The Data Protection Principles
· We will never do anything to undermine the trust of our supporters and members, and respect for their privacy.
· We will adopt a very low risk tolerance for privacy & data protection.
· Business activities that present GDPR compliance risk will cease until those risks are fully understood and mitigated where possible.
· We will engage openly with partners, including regulators, to be transparent and share best practice in data protection & privacy.
· We will invest to ensure adequate protection for all personal data we hold.
· We will ask all of our supporters for their marketing preferences being clear and transparent as to how we will process their personal data.
What this means in practice
Supporters, members, visitors and contacts
· From May 2021 Llandudno Museum will operate under a new communications policy. This is in part due to the fact that we will embarked on an ambitious fundraising campaign that requires a more proactive fundraising strategy. While we continue to follow an opt-in approach for all electronic direct marketing (email and text) we will use legitimate interest as the basis for our remaining direct marketing (by post and phone). Supporters who have previously opted in (to any communication channel) will have their preferences respected. Where existing supporters re-engage with us, they will be presented with the new marketing permissions statement, and we will respect their latest instruction.
· From April 2020 we will seek explicit ‘opt in’ consent for all electronic marketing and fundraising communications through email and text.
· We use ‘Legitimate Interests’ for the following activity:
o Direct Marketing: we will send marketing and fundraising communications by post [and to a lesser extent phone] without explicit opt-in consent (providing an opportunity to opt-out of future marketing in each communication).
o Prospect research: we may carry out initial research about an individual using reputable publicly available sources. This helps us to understand our members, supporters, and potential supporters better, giving us an insight into their interests and ability to support our work.
· Where we process personal information for our legitimate interests, we will always consider and balance any potential impact on the individual and their rights under relevant data protection laws. We do this through Legitimate Interest Assessments and Data Protection Impact Assessments.
· We will have a single, blended marketing permissions statement, where individuals can ‘opt in’ and/or ‘opt out’ of the communication channels they chose to – email, text, post and phone.
· We will not collect sensitive personal data (known as ‘Special Category Data’ under the GDPR) without explicit consent from the individual.
· Our database has the capability to record their different preferences and dates when consent was given.

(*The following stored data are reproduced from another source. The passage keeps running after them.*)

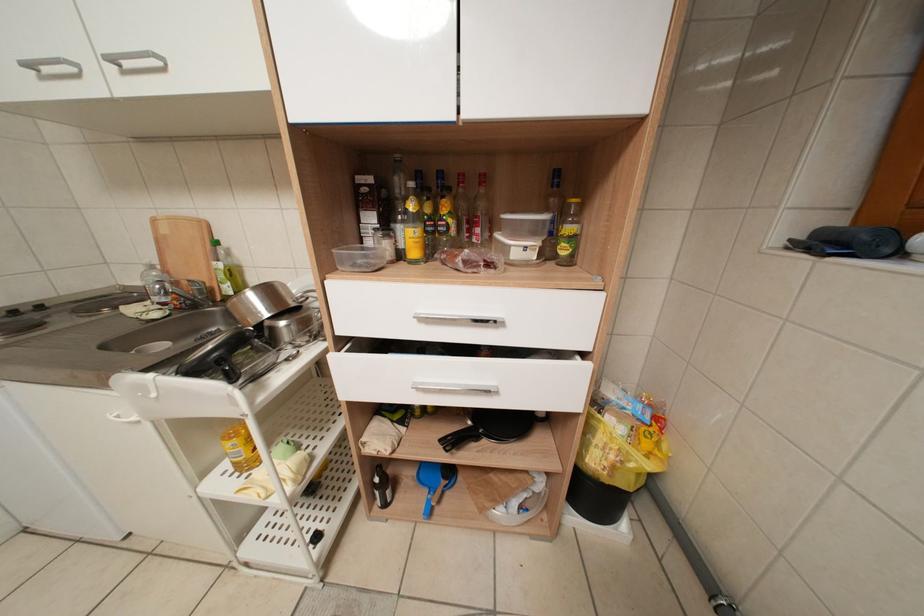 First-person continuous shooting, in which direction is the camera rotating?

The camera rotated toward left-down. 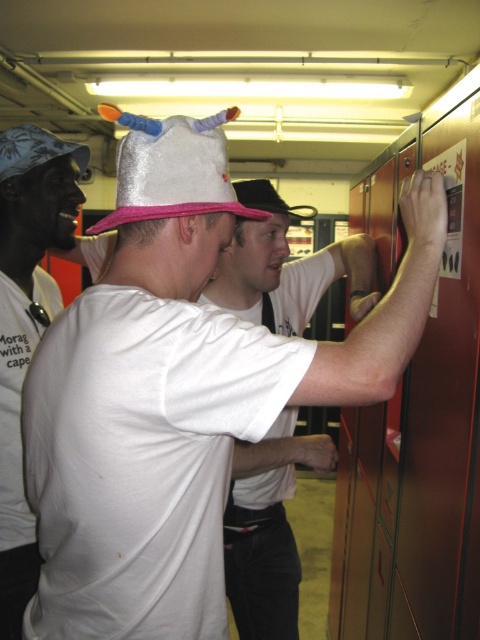 Question: Among these points, which one is farthest from the camera?

Choices:
 (A) (248, 392)
 (B) (296, 333)

Answer: (B)

Question: Which of the following is the farthest from the observer?

Choices:
 (A) (122, 205)
 (B) (120, 406)

Answer: (A)

Question: Is blue fabric cap at upper left bigger than white cotton t-shirt at center?

Choices:
 (A) yes
 (B) no

Answer: (B)

Question: Is white matte hat at center thinner than blue fabric cap at upper left?

Choices:
 (A) yes
 (B) no

Answer: (B)

Question: Does blue fabric cap at upper left have a greater width compared to white cotton t-shirt at center?

Choices:
 (A) no
 (B) yes

Answer: (A)

Question: Which object appears closest to the camera in this image?

Choices:
 (A) blue fabric cap at upper left
 (B) shiny metallic hat at upper left
 (C) silver glittery hat at center

Answer: (C) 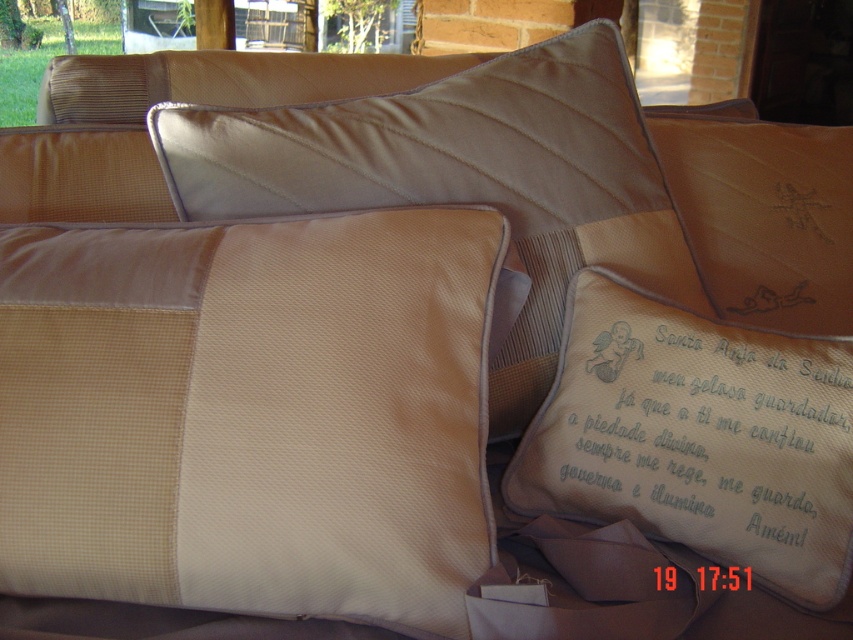 You are standing in front of the decorative pillows arrangement. You need to find the white embroidered pillow at lower right. According to the coordinates provided, where exactly is it positioned?

The white embroidered pillow at lower right is located at point (697,436).

You are arranging decorative pillows on a sofa. You have a satin beige pillow at center and a satin embroidered pillow at center. According to the image, which one is placed higher up?

The satin embroidered pillow at center is placed higher up because the satin beige pillow at center is below it.

Looking at this image, you are organizing a display of pillows and need to place the white embroidered pillow at lower right and the satin embroidered pillow at center. If the display area has a maximum size limit of 30 cm for the larger pillow, will both pillows fit within the space?

The satin embroidered pillow at center is larger than the white embroidered pillow at lower right. Since the maximum size allowed for the larger pillow is 30 cm, both pillows will fit as long as the satin embroidered pillow at center does not exceed 30 cm in size. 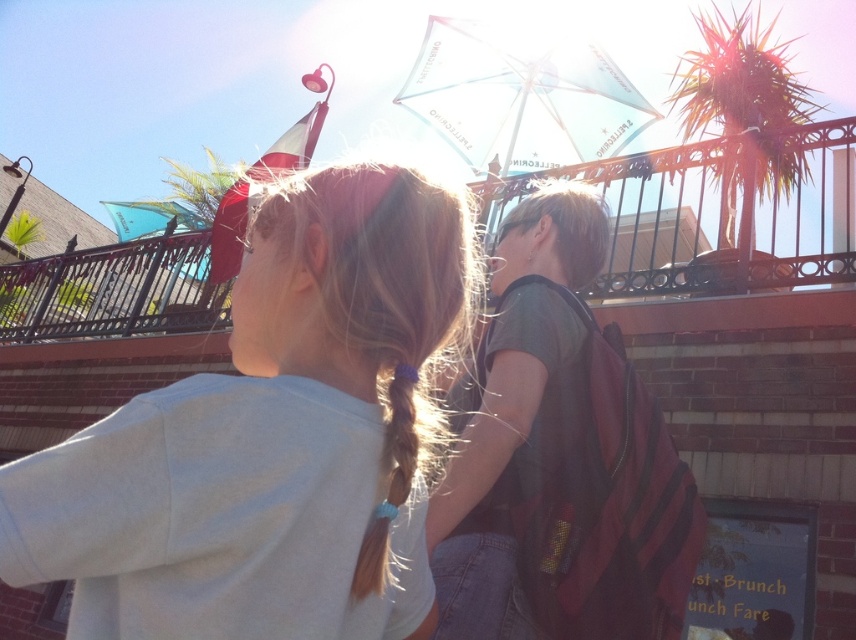 Question: Based on their relative distances, which object is farther from the brown silky hair at center?

Choices:
 (A) dark gray backpack at center
 (B) light gray t-shirt at upper center

Answer: (A)

Question: Does light gray t-shirt at upper center appear on the left side of brown silky hair at center?

Choices:
 (A) no
 (B) yes

Answer: (B)

Question: Is dark gray backpack at center to the right of brown silky hair at center from the viewer's perspective?

Choices:
 (A) no
 (B) yes

Answer: (B)

Question: Which of the following is the closest to the observer?

Choices:
 (A) (372, 576)
 (B) (336, 170)
 (C) (476, 474)

Answer: (A)

Question: Which point is closer to the camera taking this photo?

Choices:
 (A) (631, 572)
 (B) (369, 525)

Answer: (B)

Question: Is light gray t-shirt at upper center in front of brown silky hair at center?

Choices:
 (A) yes
 (B) no

Answer: (A) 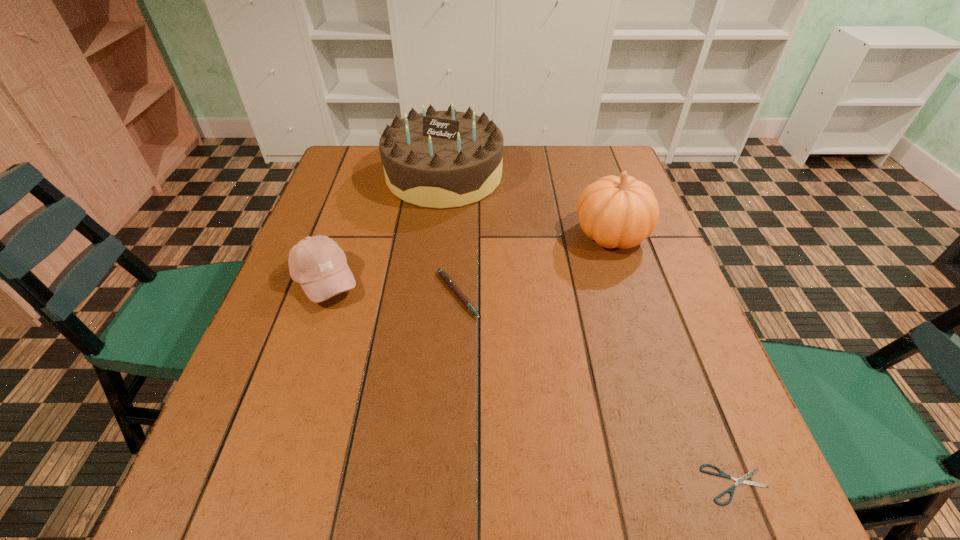 Where is `vacant area between the fourth tallest object and the nearest object`? The height and width of the screenshot is (540, 960). vacant area between the fourth tallest object and the nearest object is located at coordinates (597, 389).

Locate which object ranks third in proximity to the second shortest object. Please provide its 2D coordinates. Your answer should be formatted as a tuple, i.e. [(x, y)], where the tuple contains the x and y coordinates of a point satisfying the conditions above.

[(621, 212)]

The image size is (960, 540). Identify the location of object that stands as the third closest to the birthday cake. (444, 276).

This screenshot has height=540, width=960. In order to click on vacant space that satisfies the following two spatial constraints: 1. on the front-facing side of the nearest object; 2. on the right side of the farthest object in this screenshot , I will do `click(411, 484)`.

The height and width of the screenshot is (540, 960). I want to click on vacant space that satisfies the following two spatial constraints: 1. on the front-facing side of the birthday cake; 2. on the front-facing side of the baseball cap, so [433, 281].

Where is `blank space that satisfies the following two spatial constraints: 1. on the front-facing side of the farthest object; 2. on the left side of the pumpkin`? blank space that satisfies the following two spatial constraints: 1. on the front-facing side of the farthest object; 2. on the left side of the pumpkin is located at coordinates (438, 235).

Locate an element on the screen. This screenshot has height=540, width=960. blank area in the image that satisfies the following two spatial constraints: 1. on the front-facing side of the pumpkin; 2. on the left side of the birthday cake is located at coordinates (438, 235).

What are the coordinates of `vacant space that satisfies the following two spatial constraints: 1. on the front-facing side of the baseball cap; 2. on the right side of the shears` in the screenshot? It's located at (254, 484).

In order to click on free space in the image that satisfies the following two spatial constraints: 1. at the nib of the second shortest object; 2. on the back side of the shortest object in this screenshot , I will do `click(448, 484)`.

Locate an element on the screen. This screenshot has width=960, height=540. vacant space that satisfies the following two spatial constraints: 1. at the nib of the second shortest object; 2. on the back side of the shortest object is located at coordinates (448, 484). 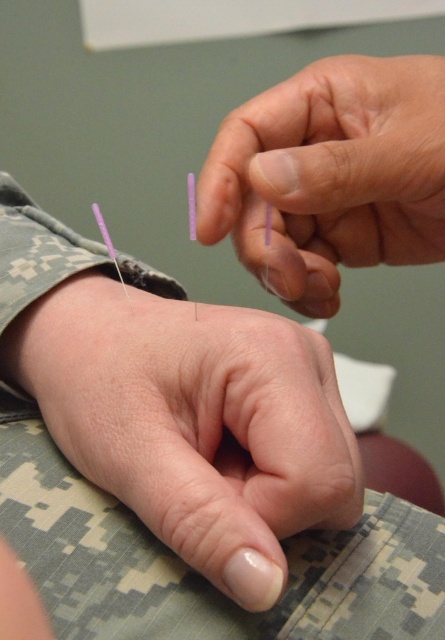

· We use a secure database and have robust policies in place to make sure data is only accessible to relevant staff.
· We have a Data Retention Schedule that details the different constituent groups we hold personal information about, and the different retention periods for those groups. We will not keep personal data for any longer than it is needed. At this point data will be minimised or deleted.
· Below is our marketing permission statement in full
Marketing permission statement (full version, adapted for other forms)
Your support is incredibly important to Llandudno Museum & Gallery. We would like to send you updates, event news and fundraising information. Please tick the boxes below to tell us all the ways you would prefer to hear from us.
Yes please, I would like to receive communications by:
[ ] Text message (SMS)
We may occasionally write to you by post (and to a lesser extent phone you) to share news and activities we believe will be of interest. If you would prefer to no longer receive information like this, or to change any of your communication preferences please email xxxx or call xxxx.
CHANGES TO THIS POLICY
We reserve the right to change this policy at any time. Where appropriate, we will notify the data subjects of those changes by mail or email.